I have two huge arrays (int source[1000], dest[1000] in the code below, but having millions of elements in reality). The source array contains a series of ints of which I want to copy 3 out of every 4.
For example, if the source array is:
int source[1000] = {1,2,3,4,5,6,7,8....};
int dest[1000];
Here is my code:
for (int count_small = 0, count_large = 0; count_large < 1000; count_small += 3, count_large +=4)
{
dest[count_small] = source[count_large];
dest[count_small+1] = source[count_large+1];
dest[count_small+2] = source[count_large+2];
}
In the end, dest console output would be:
1 2 3 5 6 7 9 10 11...
But this algorithm is so slow! Is there an algorithm or an open source function that I can use / include?
Thank you :)
Edit: The actual length of my array would be about 1 million (640*480*3)
Edit 2: Processing this for loop takes about 0.98 seconds to 2.28 seconds, while the other code only take 0.08 seconds to 0.14 seconds, so the device uses at least 90 % cpu time only for the loop
Well, the asymptotic complexity there is as good as it's going to get. You might be able to achieve slightly better performance by loading in the values as four 4-way SIMD integers, shuffling them into three 4-way SIMD integers, and writing them back out, but even that's not likely to be hugely faster.

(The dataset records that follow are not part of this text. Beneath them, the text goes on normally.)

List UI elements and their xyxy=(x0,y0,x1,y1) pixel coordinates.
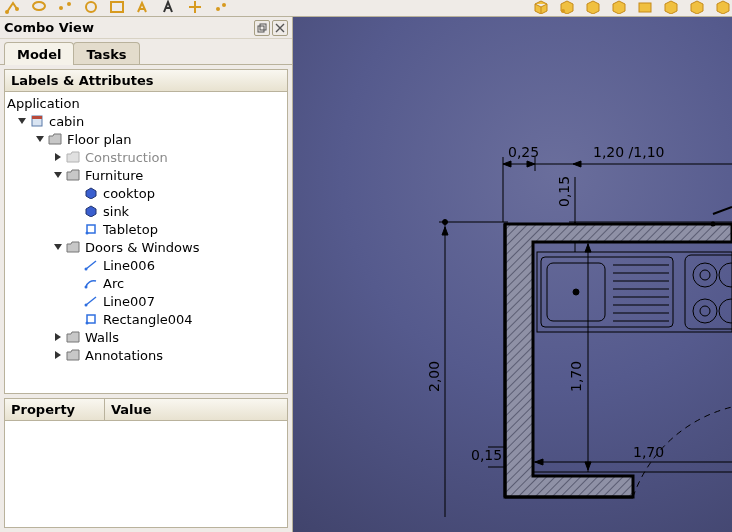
tool-box-icon-3[interactable] xyxy=(584,0,602,14)
svg-rect-9 xyxy=(639,3,651,12)
svg-point-8 xyxy=(561,9,565,13)
svg-rect-13 xyxy=(32,116,42,119)
tree-line006[interactable]: Line006 xyxy=(5,256,287,274)
property-header: Property Value xyxy=(5,399,287,421)
tool-text-icon[interactable] xyxy=(160,0,178,14)
3d-viewport[interactable]: 0,25 1,20 /1,10 0,15 xyxy=(293,17,732,532)
tool-box-icon-1[interactable] xyxy=(532,0,550,14)
tree-label: Rectangle004 xyxy=(103,312,193,327)
svg-rect-21 xyxy=(87,315,95,323)
svg-line-19 xyxy=(86,297,96,305)
tree-walls[interactable]: Walls xyxy=(5,328,287,346)
svg-point-4 xyxy=(67,2,71,6)
tool-icon-1[interactable] xyxy=(4,0,22,14)
tool-icon-8[interactable] xyxy=(186,0,204,14)
twisty-closed-icon[interactable] xyxy=(51,150,65,164)
floorplan-drawing: 0,25 1,20 /1,10 0,15 xyxy=(293,17,732,532)
tree-sink[interactable]: sink xyxy=(5,202,287,220)
solid-icon xyxy=(83,185,99,201)
main-toolbar xyxy=(0,0,732,17)
tool-icon-5[interactable] xyxy=(108,0,126,14)
tree-doc-cabin[interactable]: cabin xyxy=(5,112,287,130)
property-col-property[interactable]: Property xyxy=(5,399,105,420)
tree-tabletop[interactable]: Tabletop xyxy=(5,220,287,238)
dim-top-left: 0,25 xyxy=(508,144,539,160)
tree-application[interactable]: Application xyxy=(5,94,287,112)
property-panel: Property Value xyxy=(4,398,288,528)
solid-icon xyxy=(83,203,99,219)
tree-label: Tabletop xyxy=(103,222,158,237)
dock-header: Combo View xyxy=(0,17,292,39)
tree-label: Arc xyxy=(103,276,124,291)
tool-box-icon-4[interactable] xyxy=(610,0,628,14)
draft-icon xyxy=(83,221,99,237)
dock-close-button[interactable] xyxy=(272,20,288,36)
tree-arc[interactable]: Arc xyxy=(5,274,287,292)
tree-label: Floor plan xyxy=(67,132,132,147)
tool-icon-4[interactable] xyxy=(82,0,100,14)
tree-construction[interactable]: Construction xyxy=(5,148,287,166)
dim-bottom-horiz: 1,70 xyxy=(633,444,664,460)
tree-annotations[interactable]: Annotations xyxy=(5,346,287,364)
svg-point-15 xyxy=(86,232,89,235)
tree-furniture[interactable]: Furniture xyxy=(5,166,287,184)
tree-doors-windows[interactable]: Doors & Windows xyxy=(5,238,287,256)
tool-icon-6[interactable] xyxy=(134,0,152,14)
twisty-open-icon[interactable] xyxy=(51,168,65,182)
tree-label: Furniture xyxy=(85,168,143,183)
svg-point-3 xyxy=(59,6,63,10)
twisty-open-icon[interactable] xyxy=(51,240,65,254)
combo-view-panel: Combo View Model Tasks Labels & Attribut… xyxy=(0,17,293,532)
tool-box-icon-5[interactable] xyxy=(636,0,654,14)
svg-point-22 xyxy=(86,322,89,325)
svg-rect-10 xyxy=(258,26,264,32)
svg-line-16 xyxy=(86,261,96,269)
draft-icon xyxy=(83,311,99,327)
svg-rect-56 xyxy=(685,255,732,329)
property-col-value[interactable]: Value xyxy=(105,399,287,420)
svg-rect-45 xyxy=(541,257,673,327)
tool-box-icon-7[interactable] xyxy=(688,0,706,14)
svg-point-60 xyxy=(693,299,717,323)
tool-box-icon-8[interactable] xyxy=(714,0,732,14)
folder-icon xyxy=(65,329,81,345)
svg-point-18 xyxy=(85,286,88,289)
svg-point-1 xyxy=(15,7,19,11)
svg-point-33 xyxy=(443,220,448,225)
dim-left-outer: 2,00 xyxy=(426,361,442,392)
svg-point-61 xyxy=(700,306,710,316)
svg-point-5 xyxy=(86,2,96,12)
folder-icon xyxy=(47,131,63,147)
tab-tasks[interactable]: Tasks xyxy=(73,42,139,65)
twisty-open-icon[interactable] xyxy=(33,132,47,146)
twisty-closed-icon[interactable] xyxy=(51,348,65,362)
dock-float-button[interactable] xyxy=(254,20,270,36)
svg-point-7 xyxy=(222,3,226,7)
folder-icon xyxy=(65,167,81,183)
dim-mid-vert: 1,70 xyxy=(568,361,584,392)
svg-rect-44 xyxy=(537,252,732,332)
twisty-open-icon[interactable] xyxy=(15,114,29,128)
tool-icon-9[interactable] xyxy=(212,0,230,14)
tool-box-icon-6[interactable] xyxy=(662,0,680,14)
tree-header: Labels & Attributes xyxy=(5,70,287,92)
tool-box-icon-2[interactable] xyxy=(558,0,576,14)
tree-label: sink xyxy=(103,204,129,219)
tree-line007[interactable]: Line007 xyxy=(5,292,287,310)
tree-cooktop[interactable]: cooktop xyxy=(5,184,287,202)
twisty-closed-icon[interactable] xyxy=(51,330,65,344)
tool-icon-2[interactable] xyxy=(30,0,48,14)
tab-model[interactable]: Model xyxy=(4,42,74,65)
svg-line-64 xyxy=(713,207,732,214)
folder-icon xyxy=(65,239,81,255)
tree-label: cabin xyxy=(49,114,84,129)
svg-point-58 xyxy=(700,270,710,280)
tree-body[interactable]: Application cabin Floor plan xyxy=(5,92,287,393)
tree-label: Construction xyxy=(85,150,168,165)
svg-point-2 xyxy=(33,2,45,10)
tree-floorplan[interactable]: Floor plan xyxy=(5,130,287,148)
tool-icon-3[interactable] xyxy=(56,0,74,14)
folder-icon xyxy=(65,347,81,363)
tree-rectangle004[interactable]: Rectangle004 xyxy=(5,310,287,328)
property-body[interactable] xyxy=(5,421,287,527)
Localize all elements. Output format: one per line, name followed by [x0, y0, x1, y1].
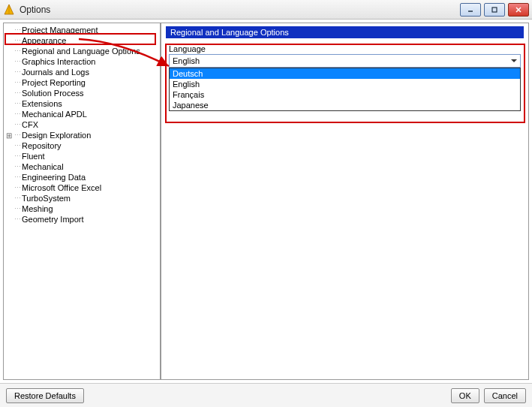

With that said, though, the time to process 1000 elements (Edit: or one million elements) is going to be utterly trivial. If you think this is the bottleneck in your program, you are incorrect.
Before you do much more, try profiling your application and determine if this is the best place to spend your time. Then, if this is a hot spot, determine how fast is it, and how fast you need it to be/might achieve? Then test the alternatives; the overhead of threading or OpenMP might even slow it down (especially, as you now have noted, if you are on a single core processor - in which case it won't help at all). For single threading, I would look to memcpy as per Sean's answer.
#Sneftel has also reference other options below involving SIMD integers.
One option would be to try parallel processing the loop, and see if that helps. You could try using the OpenMP standard (see Wikipedia link here), but you would have to try it for your specific situation and see if it helped. I used this recently on an AI implementation and it helped us a lot.
#pragma omp parallel for
for (...)
{
... do work
}
Other than that, you are limited to the compiler's own optimisations.
You could also look at the recent threading support in C11, though you might be better off using pre-implemented framework tools like parallel_for (available in the new Windows Concurrency Runtime through the PPL in Visual Studio, if that's what you're using) than rolling your own.
parallel_for(0, max_iterations,
[...] (int i)
{
... do stuff
}
);
Inside the for loop, you still have other options. You could try a for loop that iterates and skips every for, instead of doing 3 copies per iteration (just skip when (i+1) % 4 == 0), or doing block memcopy operations for groups of 3 integers as per Seans answer. You might achieve slightly different compiler optimisations for some of these, but it is unlikely (memcpy is probably as fast as you'll get).
for (int i = 0, int j = 0; i < 1000; i++)
{
if ((i+1) % 4 != 0)
{
dest[j] = source[i];
j++;
}
}
You should then develop a test rig so you can quickly performance test and decide on the best one for you. Above all, decide how much time is worth spending on this before optimising elsewhere.
You could try memcpy instead of the individual assignments:
memcpy(&dest[count_small], &source[count_large], sizeof(int) * 3);
Is your array size only a 1000? If so, how is it slow? It should be done in no time!
As long as you are creating a new array and for a single threaded application, this is the only away AFAIK.
However, if the datasets are huge, you could try a multi threaded application.
Also you could explore having a bigger data type holding the value, such that the array size decreases... That is if this is viable to your real life application.
If you have Nvidia card you can consider using CUDA. If thats not the case you can try other parallel programming methods/environments as well.